◆ **Recorded data**
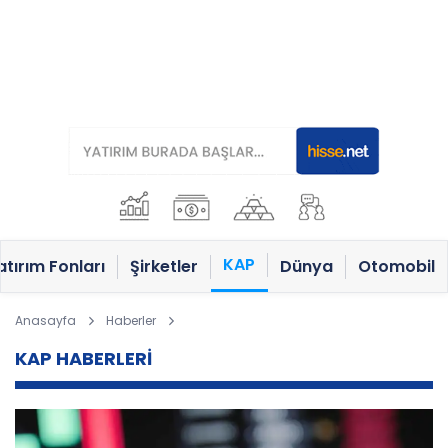
KAP
atırım Fonları
Şirketler
Dünya
Otomobil
Anasayfa
Haberler
KAP HABERLERİ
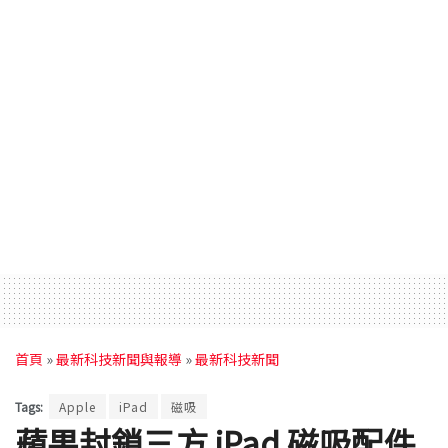
首頁
»
最新科技新聞與報導
»
最新科技新聞
Tags:
Apple
iPad
磁吸
蘋果封鎖三方 iPad 磁吸配件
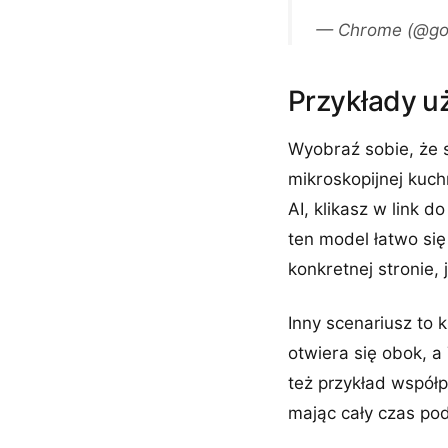
— Chrome (@go
Przykłady u
Wyobraź sobie, że 
mikroskopijnej kuch
AI, klikasz w link d
ten model łatwo się
konkretnej stronie, 
Inny scenariusz to 
otwiera się obok, 
też przykład współ
mając cały czas pod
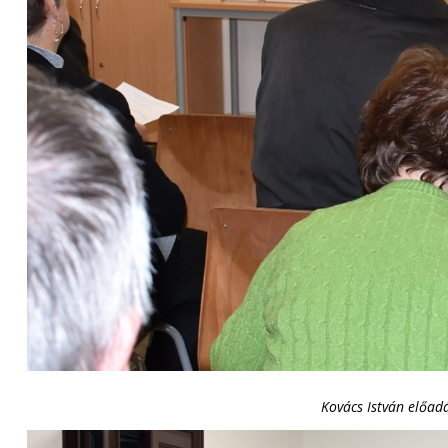
Kovács István előad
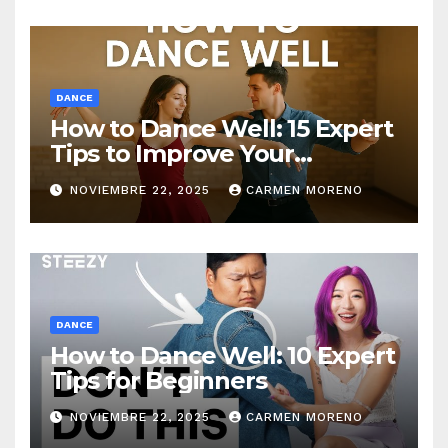
DANCE
How to Dance Well: 15 Expert
Tips to Improve Your
Dancing Skills Fast
NOVIEMBRE 22, 2025
CARMEN MORENO
DANCE
How to Dance Well: 10 Expert
Tips for Beginners
NOVIEMBRE 22, 2025
CARMEN MORENO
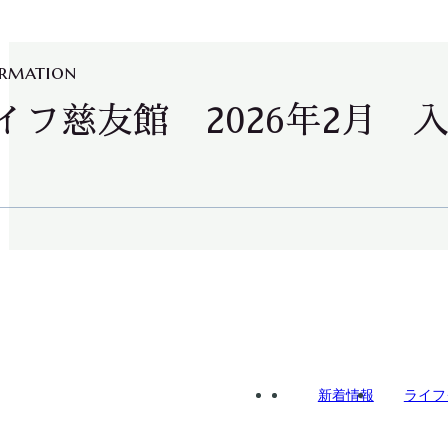
ormation
イフ慈友館 2026年2月 
Home
新着情報
ライフ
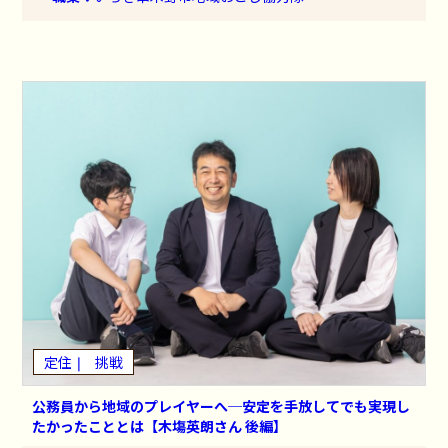
定住
挑戦
公務員から地域のプレイヤーへ─安定を手放してでも実現し
たかったこととは【木塲英朗さん 後編】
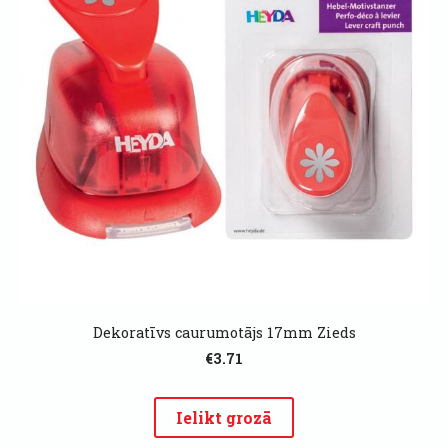
Dekoratīvs caurumotājs 17mm Zieds
€3.71
Ielikt grozā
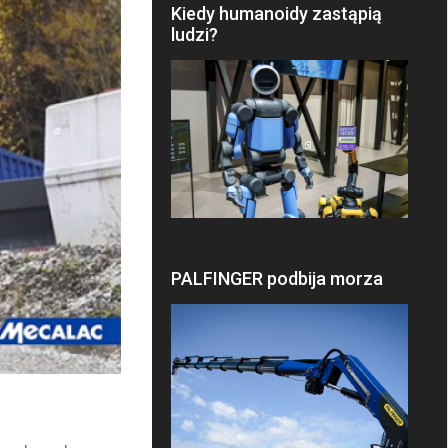
Kiedy humanoidy zastąpią
ludzi?
PALFINGER podbija morza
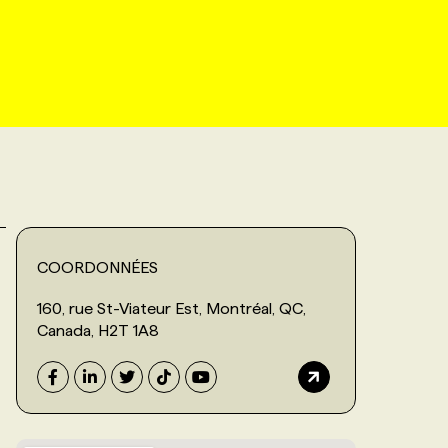
COORDONNÉES
160, rue St-Viateur Est, Montréal, QC,
Canada, H2T 1A8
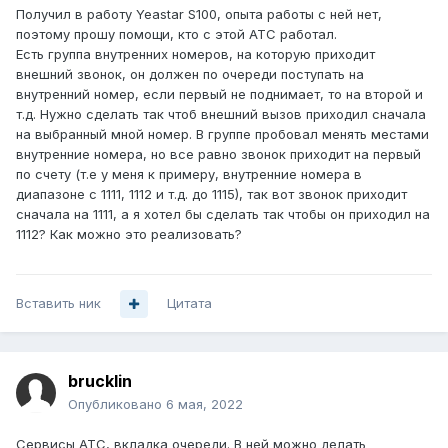
Получил в работу Yeastar S100, опыта работы с ней нет,
поэтому прошу помощи, кто с этой АТС работал.
Есть группа внутренних номеров, на которую приходит
внешний звонок, он должен по очереди поступать на
внутренний номер, если первый не поднимает, то на второй и
т.д. Нужно сделать так чтоб внешний вызов приходил сначала
на выбранный мной номер. В группе пробовал менять местами
внутренние номера, но все равно звонок приходит на первый
по счету (т.е у меня к примеру, внутренние номера в
диапазоне с 1111, 1112 и т.д. до 1115), так вот звонок приходит
сначала на 1111, а я хотел бы сделать так чтобы он приходил на
1112? Как можно это реализовать?
Вставить ник
Цитата
brucklin
Опубликовано
6 мая, 2022
Сервисы АТС, вкладка очереди. В ней можно делать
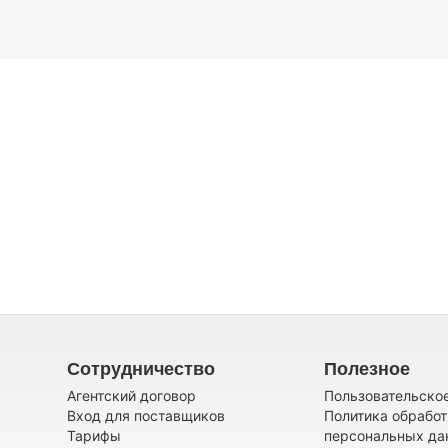
Сотрудничество
Полезное
Агентский договор
Пользовательско
Вход для поставщиков
Политика обработ
Тарифы
персональных да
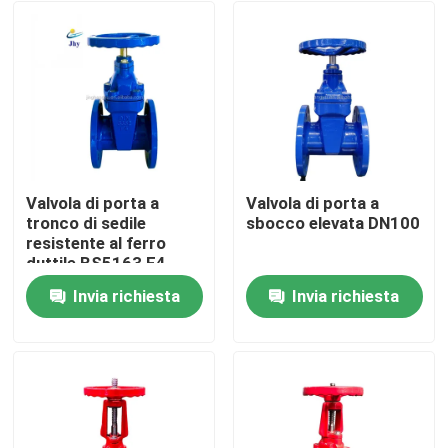
Valvola di porta a
Valvola di porta a
tronco di sedile
sbocco elevata DN100
resistente al ferro
duttile BS5163 F4
Awwa
Invia richiesta
Invia richiesta
Casa
Prodotti
Video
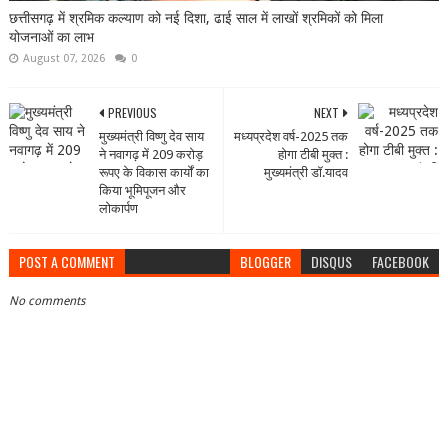
छत्तीसगढ़ में श्रमिक कल्याण को नई दिशा, ढाई साल में लाखों श्रमिकों को मिला
योजनाओं का लाभ
August 07, 2026
0
PREVIOUS
NEXT
मुख्यमंत्री विष्णु देव साय
मध्यप्रदेश वर्ष-2025 तक
ने नवागढ़ में 209 करोड़
होगा टीबी मुक्त :
रूपए के विकास कार्यों का
मुख्यमंत्री डॉ.यादव
किया भूमिपूजन और
लोकार्पण
POST A COMMENT
BLOGGER
DISQUS
FACEBOOK
No comments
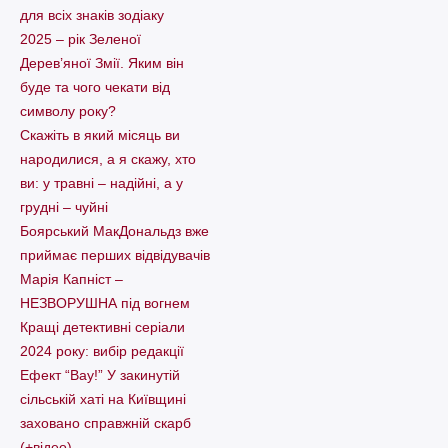
для всіх знаків зодіаку
2025 – рік Зеленої
Дерев’яної Змії. Яким він
буде та чого чекати від
символу року?
Скажіть в який місяць ви
народилися, а я скажу, хто
ви: у травні – надійні, а у
грудні – чуйні
Боярський МакДональдз вже
приймає перших відвідувачів
Марія Капніст –
НЕЗВОРУШНА під вогнем
Кращі детективні серіали
2024 року: вибір редакції
Ефект “Вау!” У закинутій
сільській хаті на Київщині
заховано справжній скарб
(+відео)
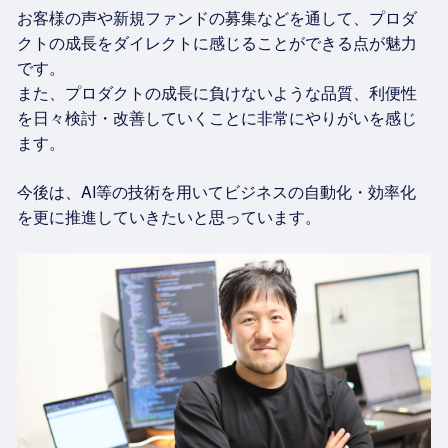
お客様の声や新規ファンドの募集などを通して、プロダ
クトの成長をダイレクトに感じることができる点が魅力
です。
また、プロダクトの成長に負けないような品質、利便性
を日々検討・改善していくことに非常にやりがいを感じ
ます。
今後は、AI等の技術を用いてビジネスの自動化・効率化
を更に推進していきたいと思っています。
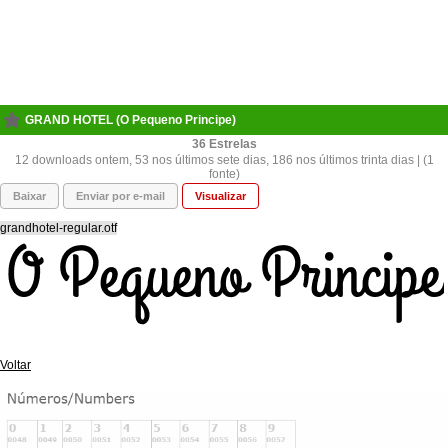
GRAND HOTEL (O Pequeno Principe)
36
12 downloads ontem, 53 nos últimos sete dias, 186 nos últimos trinta dias | (1
fonte)
Baixar
Enviar por e-mail
Visualizar
grandhotel-regular.otf
Voltar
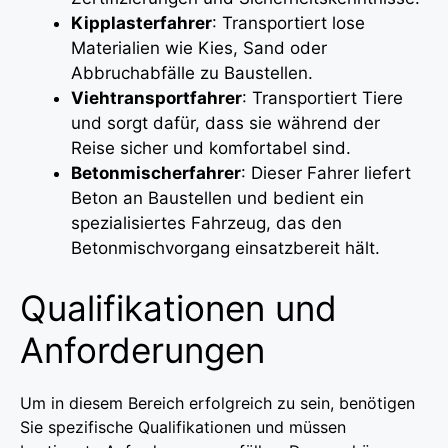
Kipplasterfahrer
: Transportiert lose
Materialien wie Kies, Sand oder
Abbruchabfälle zu Baustellen.
Viehtransportfahrer
: Transportiert Tiere
und sorgt dafür, dass sie während der
Reise sicher und komfortabel sind.
Betonmischerfahrer
: Dieser Fahrer liefert
Beton an Baustellen und bedient ein
spezialisiertes Fahrzeug, das den
Betonmischvorgang einsatzbereit hält.
Qualifikationen und
Anforderungen
Um in diesem Bereich erfolgreich zu sein, benötigen
Sie spezifische Qualifikationen und müssen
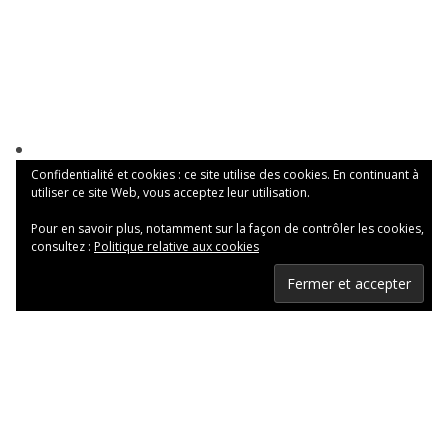
Confidentialité et cookies : ce site utilise des cookies. En continuant à
utiliser ce site Web, vous acceptez leur utilisation.
Pour en savoir plus, notamment sur la façon de contrôler les cookies,
consultez :
Politique relative aux cookies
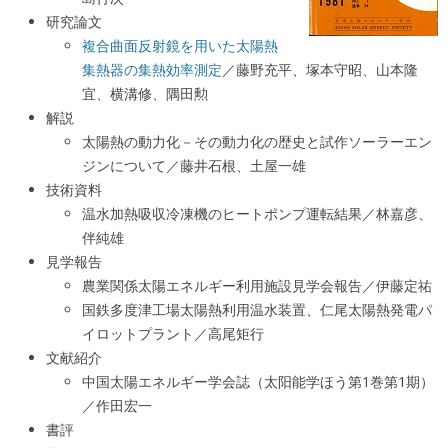
研究論文
複合曲面反射鏡を用いた太陽熱
集熱器の集熱効率測定
／藤野充平、塚本守昭、山本隆
宜、横溝修、隅田勲
解説
太陽熱の動力化－その動力化の歴史と試作ソーラーエン
ジンについて／藤井石根、土屋一雄
技術資料
温水加熱吸収冷凍機のヒートポンプ運転結果／林嘉彦、
伴純雄
見学報告
農業関係太陽エネルギー利用施設見学会報告／伊藤定祐
国鉄多度津工場太陽熱利用温水装置、仁尾太陽熱発電パ
イロットプラント／高尾矩行
文献紹介
中国太陽エネルギー学会誌（太阳能学ほう第1巻第1期）
／作田宏一
書評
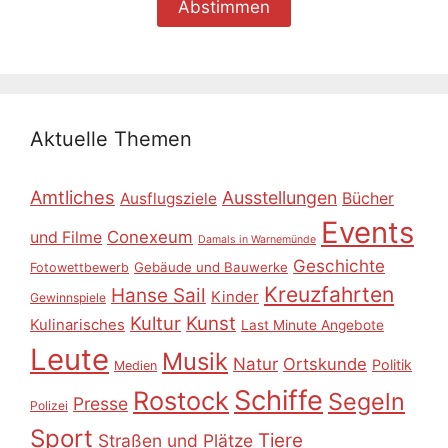
Aktuelle Themen
Amtliches
Ausstellungen
Ausflugsziele
Bücher
Events
Conexeum
und Filme
Damals in Warnemünde
Geschichte
Gebäude und Bauwerke
Fotowettbewerb
Kreuzfahrten
Hanse Sail
Kinder
Gewinnspiele
Kultur
Kunst
Kulinarisches
Last Minute Angebote
Leute
Musik
Natur
Ortskunde
Politik
Medien
Schiffe
Rostock
Segeln
Presse
Polizei
Sport
Tiere
Straßen und Plätze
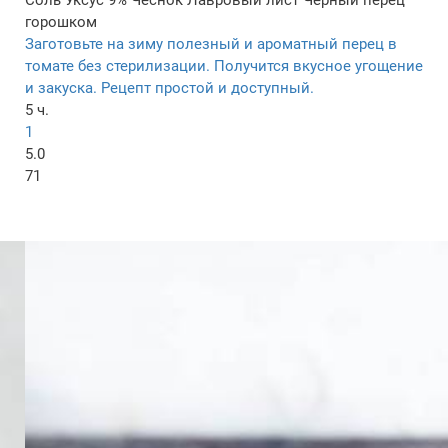
Соль
Уксус 9%
Чеснок
Лавровый лист
Черный перец
горошком
Заготовьте на зиму полезный и ароматный перец в
томате без стерилизации. Получится вкусное угощение
и закуска. Рецепт простой и доступный.
5 ч.
1
5.0
71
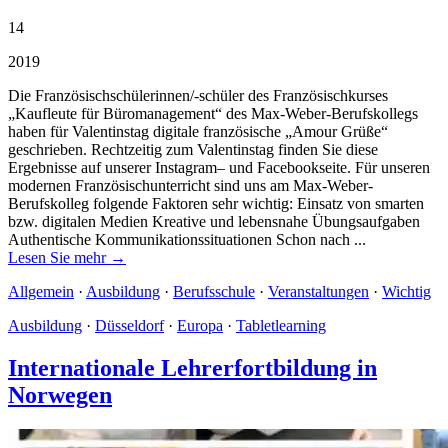
14
2019
Die Französischschülerinnen/-schüler des Französischkurses
„Kaufleute für Büromanagement“ des Max-Weber-Berufskollegs
haben für Valentinstag digitale französische „Amour Grüße“
geschrieben. Rechtzeitig zum Valentinstag finden Sie diese
Ergebnisse auf unserer Instagram– und Facebookseite. Für unseren
modernen Französischunterricht sind uns am Max-Weber-
Berufskolleg folgende Faktoren sehr wichtig: Einsatz von smarten
bzw. digitalen Medien Kreative und lebensnahe Übungsaufgaben
Authentische Kommunikationssituationen Schon nach ...
Lesen Sie mehr →
Allgemein
·
Ausbildung
·
Berufsschule
·
Veranstaltungen
·
Wichtig
Ausbildung
·
Düsseldorf
·
Europa
·
Tabletlearning
Internationale Lehrerfortbildung in
Norwegen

◆ **Exercise aim**
Would it be possible to reproduce the material word for word, images omitted?

◆ **Answer to this problem**
KAP
atırım Fonları
Şirketler
Dünya
Otomobil
Anasayfa
Haberler
KAP HABERLERİ
首頁
»
最新科技新聞與報導
»
最新科技新聞
Tags:
Apple
iPad
磁吸
蘋果封鎖三方 iPad 磁吸配件
— Chrome (@go
Przykłady u
Wyobraź sobie, że 
mikroskopijnej kuch
AI, klikasz w link d
ten model łatwo się
konkretnej stronie, 
Inny scenariusz to 
otwiera się obok, 
też przykład współ
mając cały czas pod
Kovács István előad
DANCE
How to Dance Well: 15 Expert
Tips to Improve Your
Dancing Skills Fast
NOVIEMBRE 22, 2025
CARMEN MORENO
DANCE
How to Dance Well: 10 Expert
Tips for Beginners
NOVIEMBRE 22, 2025
CARMEN MORENO
ormation
イフ慈友館 2026年2月 
Home
新着情報
ライフ
定住
挑戦
公務員から地域のプレイヤーへ─安定を手放してでも実現し
たかったこととは【木塲英朗さん 後編】
Dekoratīvs caurumotājs 17mm Zieds
€3.71
Ielikt grozā
Kiedy humanoidy zastąpią
ludzi?
PALFINGER podbija morza
COORDONNÉES
160, rue St-Viateur Est, Montréal, QC,
Canada, H2T 1A8
Получил в работу Yeastar S100, опыта работы с ней нет,
поэтому прошу помощи, кто с этой АТС работал.
Есть группа внутренних номеров, на которую приходит
внешний звонок, он должен по очереди поступать на
внутренний номер, если первый не поднимает, то на второй и
т.д. Нужно сделать так чтоб внешний вызов приходил сначала
на выбранный мной номер. В группе пробовал менять местами
внутренние номера, но все равно звонок приходит на первый
по счету (т.е у меня к примеру, внутренние номера в
диапазоне с 1111, 1112 и т.д. до 1115), так вот звонок приходит
сначала на 1111, а я хотел бы сделать так чтобы он приходил на
1112? Как можно это реализовать?
Вставить ник
Цитата
brucklin
Опубликовано
6 мая, 2022
Сервисы АТС, вкладка очереди. В ней можно делать
Сотрудничество
Полезное
Агентский договор
Пользовательско
Вход для поставщиков
Политика обработ
Тарифы
персональных да
Valvola di porta a
Valvola di porta a
tronco di sedile
sbocco elevata DN100
resistente al ferro
duttile BS5163 F4
Awwa
Invia richiesta
Invia richiesta
Casa
Prodotti
Video
छत्तीसगढ़ में श्रमिक कल्याण को नई दिशा, ढाई साल में लाखों श्रमिकों को मिला
योजनाओं का लाभ
August 07, 2026
0
PREVIOUS
NEXT
मुख्यमंत्री विष्णु देव साय
मध्यप्रदेश वर्ष-2025 तक
ने नवागढ़ में 209 करोड़
होगा टीबी मुक्त :
रूपए के विकास कार्यों का
मुख्यमंत्री डॉ.यादव
किया भूमिपूजन और
लोकार्पण
POST A COMMENT
BLOGGER
DISQUS
FACEBOOK
No comments
для всіх знаків зодіаку
2025 – рік Зеленої
Дерев’яної Змії. Яким він
буде та чого чекати від
символу року?
Скажіть в який місяць ви
народилися, а я скажу, хто
ви: у травні – надійні, а у
грудні – чуйні
Боярський МакДональдз вже
приймає перших відвідувачів
Марія Капніст –
НЕЗВОРУШНА під вогнем
Кращі детективні серіали
2024 року: вибір редакції
Ефект “Вау!” У закинутій
сільській хаті на Київщині
заховано справжній скарб
(+відео)
お客様の声や新規ファンドの募集などを通して、プロダ
クトの成長をダイレクトに感じることができる点が魅力
です。
また、プロダクトの成長に負けないような品質、利便性
を日々検討・改善していくことに非常にやりがいを感じ
ます。
今後は、AI等の技術を用いてビジネスの自動化・効率化
を更に推進していきたいと思っています。
GRAND HOTEL (O Pequeno Principe)
36
12 downloads ontem, 53 nos últimos sete dias, 186 nos últimos trinta dias | (1
fonte)
Baixar
Enviar por e-mail
Visualizar
grandhotel-regular.otf
Voltar
Kipplasterfahrer
: Transportiert lose
Materialien wie Kies, Sand oder
Abbruchabfälle zu Baustellen.
Viehtransportfahrer
: Transportiert Tiere
und sorgt dafür, dass sie während der
Reise sicher und komfortabel sind.
Betonmischerfahrer
: Dieser Fahrer liefert
Beton an Baustellen und bedient ein
spezialisiertes Fahrzeug, das den
Betonmischvorgang einsatzbereit hält.
Qualifikationen und
Anforderungen
Um in diesem Bereich erfolgreich zu sein, benötigen
Sie spezifische Qualifikationen und müssen
Confidentialité et cookies : ce site utilise des cookies. En continuant à
utiliser ce site Web, vous acceptez leur utilisation.
Pour en savoir plus, notamment sur la façon de contrôler les cookies,
consultez :
Politique relative aux cookies
研究論文
複合曲面反射鏡を用いた太陽熱
集熱器の集熱効率測定
／藤野充平、塚本守昭、山本隆
宜、横溝修、隅田勲
解説
太陽熱の動力化－その動力化の歴史と試作ソーラーエン
ジンについて／藤井石根、土屋一雄
技術資料
温水加熱吸収冷凍機のヒートポンプ運転結果／林嘉彦、
伴純雄
見学報告
農業関係太陽エネルギー利用施設見学会報告／伊藤定祐
国鉄多度津工場太陽熱利用温水装置、仁尾太陽熱発電パ
イロットプラント／高尾矩行
文献紹介
中国太陽エネルギー学会誌（太阳能学ほう第1巻第1期）
／作田宏一
書評
Aktuelle Themen
Amtliches
Ausstellungen
Ausflugsziele
Bücher
Events
Conexeum
und Filme
Damals in Warnemünde
Geschichte
Gebäude und Bauwerke
Fotowettbewerb
Kreuzfahrten
Hanse Sail
Kinder
Gewinnspiele
Kultur
Kunst
Kulinarisches
Last Minute Angebote
Leute
Musik
Natur
Ortskunde
Politik
Medien
Schiffe
Rostock
Segeln
Presse
Polizei
Sport
Tiere
Straßen und Plätze
Соль
Уксус 9%
Чеснок
Лавровый лист
Черный перец
горошком
Заготовьте на зиму полезный и ароматный перец в
томате без стерилизации. Получится вкусное угощение
и закуска. Рецепт простой и доступный.
5 ч.
1
5.0
71
14
2019
Die Französischschülerinnen/-schüler des Französischkurses
„Kaufleute für Büromanagement“ des Max-Weber-Berufskollegs
haben für Valentinstag digitale französische „Amour Grüße“
geschrieben. Rechtzeitig zum Valentinstag finden Sie diese
Ergebnisse auf unserer Instagram– und Facebookseite. Für unseren
modernen Französischunterricht sind uns am Max-Weber-
Berufskolleg folgende Faktoren sehr wichtig: Einsatz von smarten
bzw. digitalen Medien Kreative und lebensnahe Übungsaufgaben
Authentische Kommunikationssituationen Schon nach ...
Lesen Sie mehr →
Allgemein
·
Ausbildung
·
Berufsschule
·
Veranstaltungen
·
Wichtig
Ausbildung
·
Düsseldorf
·
Europa
·
Tabletlearning
Internationale Lehrerfortbildung in
Norwegen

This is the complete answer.